■ **Required action**: Leave the images out, and otherwise write out each entry exactly.

■ **Data supplied**:
- - -

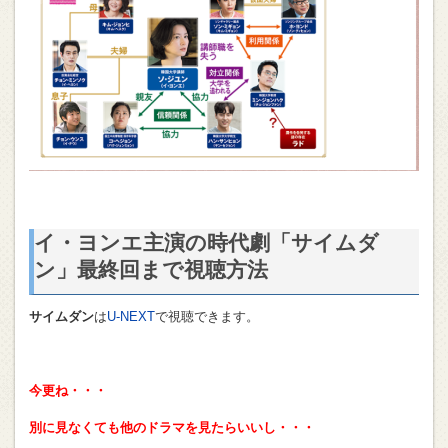
イ・ヨンエ主演の時代劇「サイムダ
ン」最終回まで視聴方法
サイムダン
は
U-NEXT
で視聴できます。
今更ね・・・
別に見なくても他のドラマを見たらいいし・・・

- - -

■ **Written answer**:
イ・ヨンエ主演の時代劇「サイムダ
ン」最終回まで視聴方法
サイムダン
は
U-NEXT
で視聴できます。
今更ね・・・
別に見なくても他のドラマを見たらいいし・・・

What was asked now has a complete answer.